[Source data]

──────────────────────────────

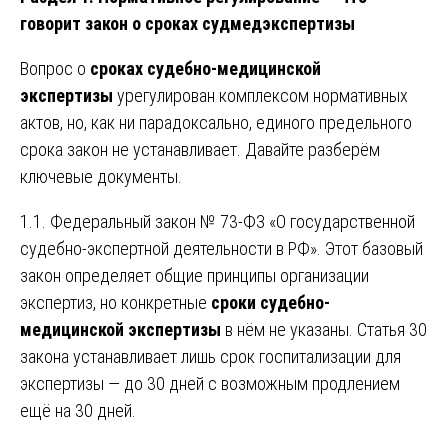
говорит закон о сроках судмедэкспертизы
Вопрос о
сроках судебно-медицинской
экспертизы
урегулирован комплексом нормативных
актов, но, как ни парадоксально, единого предельного
срока закон не устанавливает. Давайте разберём
ключевые документы.
1.1. Федеральный закон № 73-ФЗ «О государственной
судебно-экспертной деятельности в РФ». Этот базовый
закон определяет общие принципы организации
экспертиз, но конкретные
сроки судебно-
медицинской экспертизы
в нём не указаны. Статья 30
закона устанавливает лишь срок госпитализации для
экспертизы — до 30 дней с возможным продлением
ещё на 30 дней.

──────────────────────────────

▸ TO DO: All lines from the one containing "в нём не указаны. Статья 30" through the end of the data, and no others, are to be given again word for word.

▸ EXERCISE RESPONSE:
в нём не указаны. Статья 30
закона устанавливает лишь срок госпитализации для
экспертизы — до 30 дней с возможным продлением
ещё на 30 дней.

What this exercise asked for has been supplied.